Inverse of radical function

[Nelo]

1. The problem statement, all variables and given/known data
Find the inverse of each of the following functions


2. Relevant equations

y= [sqrt] x^2 + 9
3. The attempt at a solution

y = [sqrt] x^2 +9
x= [sqrt] y^2 +9
x-3= y

I did the sqrt of 9, and sqrted y and its wrong.

The answer is apparently y=+/(plusminus) [sqrt]x^2 -9 .. How do you solve this?

[Nelo]

anyone?

[tiny-tim]

Hi Nelo! :smile:

(have a square-root: √ and try using the X2 icon just above the Reply box :wink:)
y = [sqrt] x^2 +9
x= [sqrt] y^2 +9

How did you get that second line? :confused:

[Nelo]

Its an inverse...

[tiny-tim]

No it isn't. :redface:

Write it out in full before trying to invert it. :smile:

[eumyang]

y= [sqrt] x^2 + 9
Need some parentheses.

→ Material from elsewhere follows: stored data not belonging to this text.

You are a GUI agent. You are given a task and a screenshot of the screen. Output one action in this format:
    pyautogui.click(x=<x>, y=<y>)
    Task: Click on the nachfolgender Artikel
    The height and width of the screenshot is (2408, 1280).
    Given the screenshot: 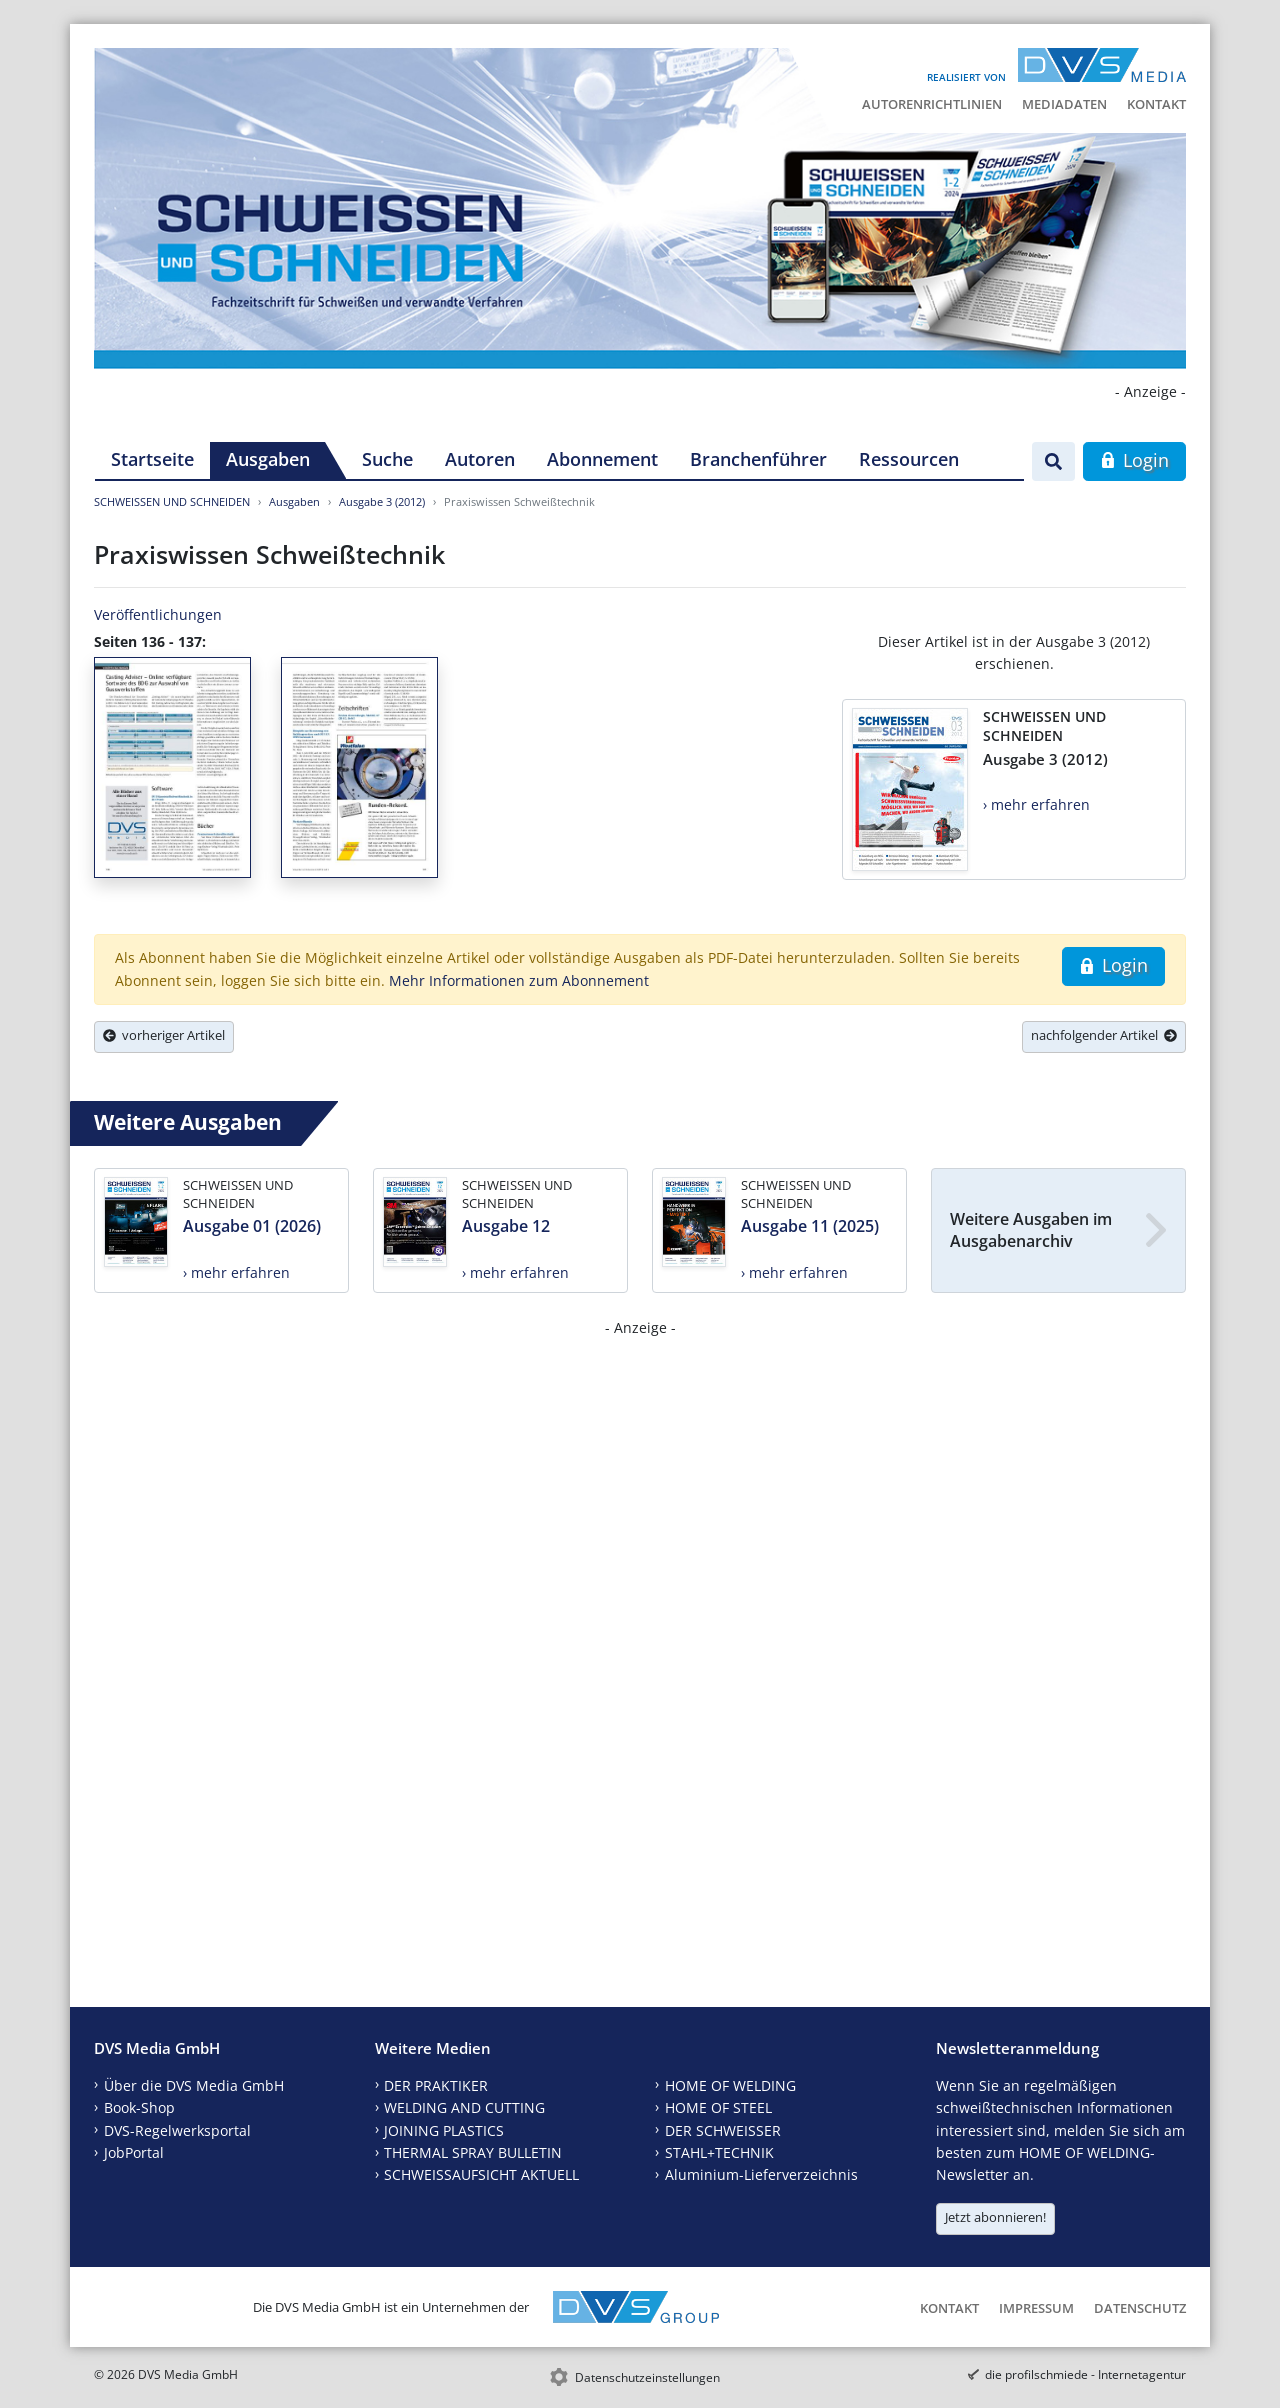 What is the action you would take?
    pyautogui.click(x=1104, y=1035)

I don't know if you mean
y = \sqrt{x^2} + 9
or
y = \sqrt{x^2 + 9}



y = [sqrt] x^2 +9
x= [sqrt] y^2 +9
x-3= y

I did the sqrt of 9, and sqrted y and its wrong.
Looks like the 9 is INSIDE the square root. You got it completely wrong from line 2 to line 3. From line 2, square both sides, and then subtract the 9. Then solve for y.

[HallsofIvy]

There are two commonly taught ways to find inverses of functions:
1) First solve y= f(x) for x, then swap x and y.
2) First swap x and, y, then solve for y.

So given f(x)= \sqrt{x^2+ 9}, you can write that, first, as y= \sqrt{x^2+ 9} then swap x and y to write x= \sqrt{y^2+ 9}.

However, it is not true that \sqrt{a^2+ b^2}= a+ b. For example, \sqrt{9+ 16}= \sqrt{25}= 5, not \sqrt{9}+ \sqrt{16}= 3+ 4= 7.

In order to solve x= \sqrt{y^2+ 9} for y, start by squaring both sides.